Seçimlerin hemen ardından Türkiye’nin BRICS ülkelerine yönelimi, ABD ile artan gerilim ve agresif fiyatlama, şimdi alternatif kaynak arayışlarının yanı
sıra ABD ve Avrupa ile ilişkilerdeki yumuşama ile normalleşme sürecine giriliyor. Bu da beraberinde kurun normalleşmesine katkıda bulunuyor.
'Kasım' kritik ay
TCMB faiz kararı var. TCMB’nin faiz kararı kur hareketi üzerinde etkili olacak. Kasım’ın ilk haftası ise veri yağmuru ve ABD’deki gelişmelerin izlenmesi ile geçecek. ABD, müttefik ülkelerin ve şirketlerinin İran’dan yaptıkları petrol ithalatını 4 Kasım’a kadar sonlandırmalarını talep ediyor. 5 Kasım’da enflasyon açıklanacak, 6 Kasım’da ABD’de ara seçimler var. 8 Kasım tarihinde FED faiz kararı var. Bu gelişmeler dalgalanmalara yol açabilir.
Hisseler hâlâ çok ucuz
Hisse senetleri, yatırımcılar için hâlâ ucuz. Defter değerlerine baktığımızda gayrimenkul en ucuz sektör olarak göze çarpıyor. Yaşanan bu kriz en fazla gayrimenkul sektörünü etkiledi. Bu nedenle hisse senetleri dip seviyelerde seyrediyor. Ancak sektörün geçmiş performansı da göz önünde bulundurulduğunda hisseler uzun dönem ucuz kalabilir. Öte yandan banka hisse senetlerinin de dip seviyelerde seyretmeye devam ettiğini görüyoruz. Banka sektör hisse senetlerinde seçici hisse hareketleri ön plana çıkabilir. Sanayi sektörü hisse senetlerinin ise sahip oldukları öz kaynaklara göre piyasada oluşan fiyatlamalar oldukça düşük. İşte bu nedenle hisselere ilgi sürebilir.

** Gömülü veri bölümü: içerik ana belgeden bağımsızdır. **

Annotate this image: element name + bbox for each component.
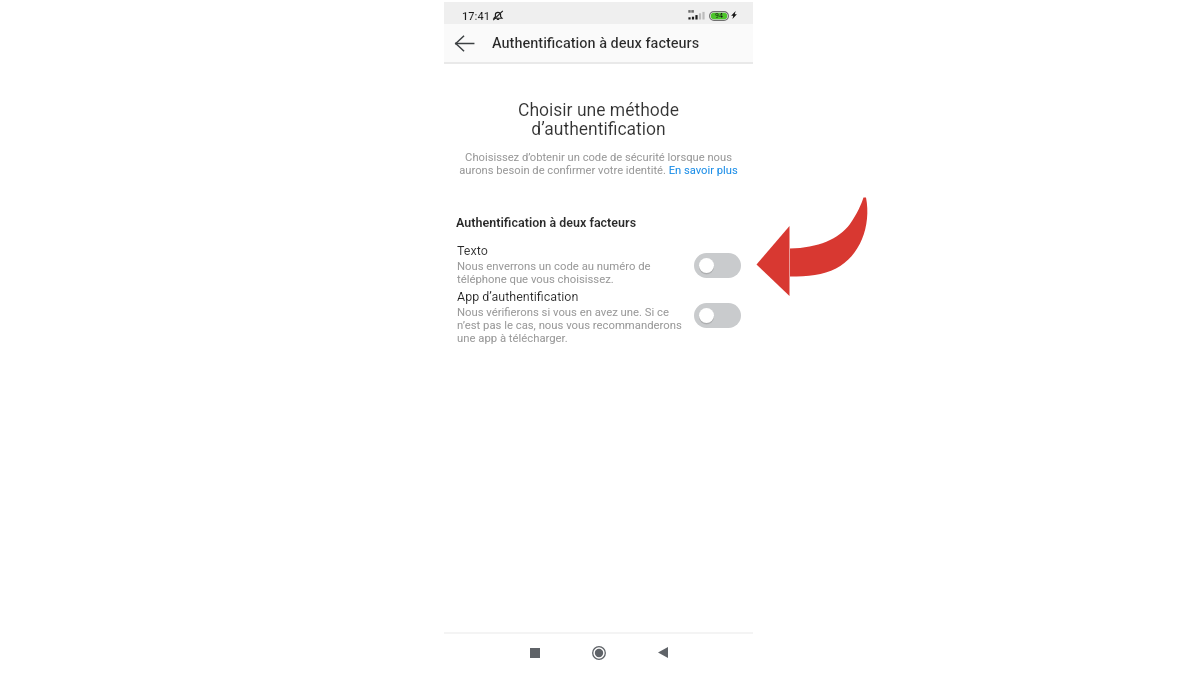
button[interactable]: Home — [579, 634, 619, 671]
button[interactable]: Toggle — [694, 303, 741, 328]
staticText: Texto — [457, 243, 488, 258]
staticText: App d’authentification — [457, 289, 579, 304]
staticText: Authentification à deux facteurs — [456, 215, 637, 230]
button[interactable]: Back — [449, 28, 480, 59]
staticText: Authentification à deux facteurs — [492, 35, 700, 52]
button[interactable]: Texto — [444, 243, 753, 286]
staticText: Nous enverrons un code au numéro de télé… — [457, 260, 651, 286]
staticText: Choisissez d’obtenir un code de sécurité… — [447, 151, 750, 176]
button[interactable]: Recent apps — [515, 634, 555, 671]
button[interactable]: App d’authentification — [444, 289, 753, 345]
staticText: 94 — [715, 12, 723, 20]
staticText: Nous vérifierons si vous en avez une. Si… — [457, 306, 682, 345]
staticText: Choisir une méthode d’authentification — [452, 100, 745, 140]
button[interactable]: Toggle — [694, 253, 741, 278]
button[interactable]: Back — [643, 634, 683, 671]
staticText: 17:41 — [462, 10, 490, 23]
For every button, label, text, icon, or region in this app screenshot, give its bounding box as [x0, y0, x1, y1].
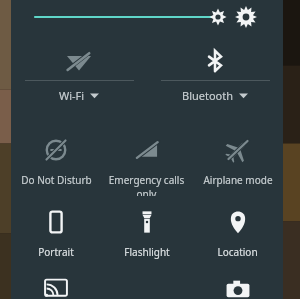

Halkbank ve Atilla kararları önemli
Son üç aydaki fiyat hareketi takip edildiğinde dolar kurunun 10 Ağustos’ta başlayan çıkışla birlikte 7,23 seviyesine çıktığı bilahare gerileyerek 5,63’lere indiği gözlendi. Rahip Brunson’un yurt dışına çıkışıyla birlikte ABD’den de olumlu sinyaller gelmeye başladı. Türkiye’nin geçtiğimiz hafta uluslararası sermaye piyasalarında 2 milyar dolar tutarında 5 yıl vadeli tahvil ihracı gerçekleştirmesi kurdaki aşağı hareketi hızlandırdı. Öte yandan gösterge faiz yüzde 25,80 seviyesinde. TL varlıklar bu kadar cazipken yatırımcının dolardan TL mevduatına kayma eğilimi yükselebilecek. Brüt Dış Borç Stoku 456,7 milyar dolar. Kredi derecelendirme kuruluşlarının Türkiye’nin yatırım yapılabilir kredi notunu düşürmesinin ardından yayınlanan olumsuz raporlar, gelen yabancı satışları, ABD ile gerilen ilişkiler tansiyonun yükselmesine neden olmuştu.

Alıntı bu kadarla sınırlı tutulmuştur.